A building with historical value must remain relevant
It is important that the building continues to function for its primary purpose – that of a government building – and not to become a museum.
Therefore, the aim is not to restore the building to some original state or condition, but to add another layer of history that is representative of the first democratic government of South Africa. The richness in the built fabric, through the layering of interventions over the years, is representative of our past, present, and future. Though not insignificant, the cultural heritage value of the building and its function far outweighs the architectural, physical heritage.
Having been the seat of government for 135 years, many alterations to the original building were made to meet the needs, requirements, and growth of each of the successive governments. Our first step is to repair damaged fabric and to do maintenance where needed. The next step is to remove the redundant infrastructure and to sensitively incorporate modern technology to allow the occupants to operate effectively.
The primary historical renovation strategy in a project such as this is to preserve as much of the original building fabric as possible, and to add as little new fabric as possible. Any new interventions should not damage the existing fabric beyond repair and should be designed to be reversible, should it become necessary in the future. Sensitivity is key.
The first step on such a project of cultural and historical importance
We began this project with research to understand the historical significance of the building, and how it has changed over time. This process produced what we call a sensitivity map, which indicates where both intervention and preservation can take place to ensure we retain the historical context when performing updates to the internal services and structural repairs. A thorough building condition assessment was done at the same time to determine where the building fabric had deteriorated and needed restoration, and to assess the condition of electrical and mechanical services.
This process gave us an action plan for renovations while taking into consideration the client’s requirements for the end use.
Not without challenges
Our biggest challenge is no doubt to incorporate the installation of new mechanical, electrical and electronic services in a way that would maintain the character and appeal of the original. These buildings were built in a time when air conditioning, data lines, and CCTV cameras, for example, were unknown. Modernisation is imperative for the primary function of the NCOP.
Renovation, or rehabilitation, of a heritage building, requires an enormous amount of sensitivity and design skill to combine these new additions with the old.

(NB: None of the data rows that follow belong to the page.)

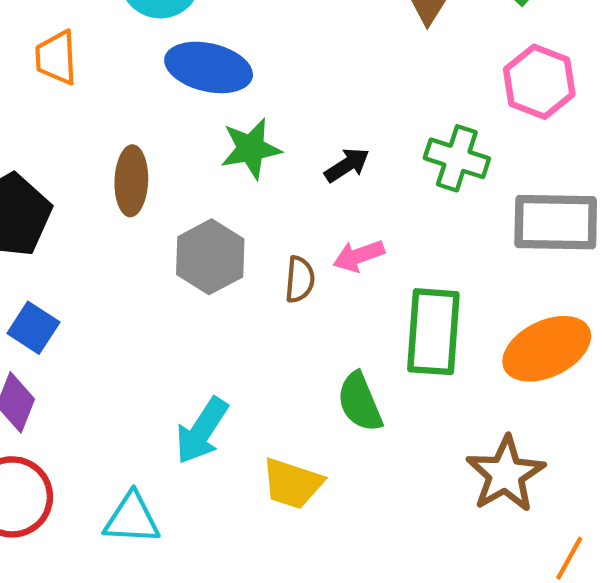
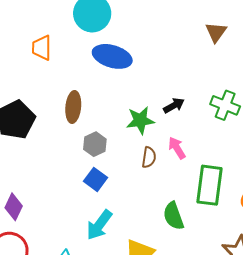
green star: (251, 149) -> (140, 120), moved
pink arrow: (359, 256) -> (177, 148), turned 75
gray hexagon: (210, 257) -> (95, 144), moved, size x0.7
blue square: (33, 328) -> (96, 179), moved

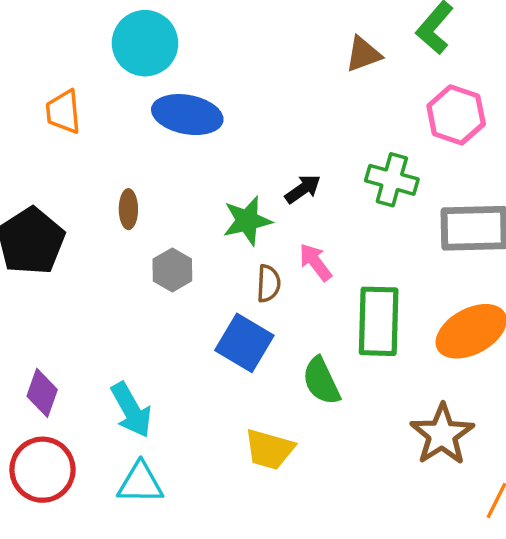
brown triangle: (216, 32) -> (363, 54), turned 40
brown ellipse: (73, 107) -> (128, 209), size x0.7
blue square: (96, 179) -> (244, 343), moved, size x1.4
cyan arrow: (99, 225) -> (131, 410), moved, turned -60

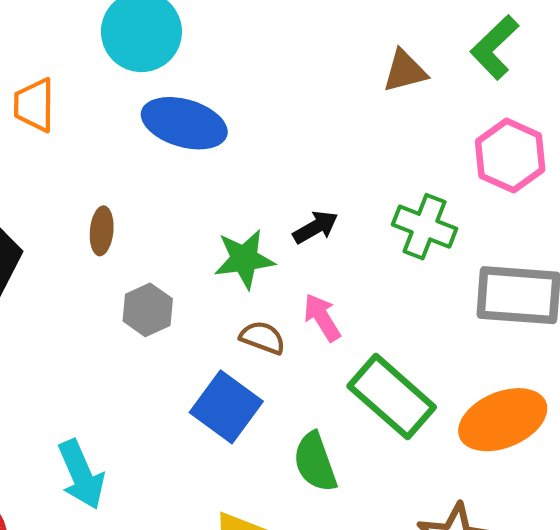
brown semicircle: (268, 283) -> (263, 338), turned -78
green rectangle: (379, 321) -> (392, 397), turned -56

It requires extensive research and experience into the construction methods and materials in our old buildings.
New trends in heritage restoration give us insight into what is possible. They showcase new techniques and materials that allow architects to restore heritage buildings in even more sensitive ways. It is always important to remain current and incorporate these modern techniques where possible.
Designing with modern use in mind
The building must function to remain relevant and continue to form a part of our urban fabric and history. Without this, it would become just another museum.
Electronic installations (data, communications, and security) are vital components in every business today, and no less so for a government office. Failure to modernise would render the building, and its purpose in serving our communities, obsolete. Similarly, lighting and energy-saving innovations have become critical in the modern world, and governments must set an example in their buildings. At a human level, historical buildings should become universally accessible to enable people of all abilities to visit and work in these buildings. This requires certain interventions, for example to deal with level changes.
Incorporating environmental standards into a piece of history
In principle, the reuse of an existing building in an inner city is already promoting sustainability. In the process of revitalising the building for modern use, we use sustainable materials – for example, locally manufactured ‘green’ air conditioning units and led light fittings – and remove unhealthy materials, such as asbestos and lead. Incorporating energy-efficient electrical and mechanical installations will reduce the building’s overall energy needs. In terms of job creation and promoting scarce skills and knowledge, the renovations require labour-intensive work, including the passing on of specialist rehabilitation techniques such as wood-graining paint techniques.
The National Council of Provinces building is a continuum of history, from the day it was built to today, and into the future. It is a compendium of the history of our nation. That should be the focus for visitors, and that remains our focus in this important project.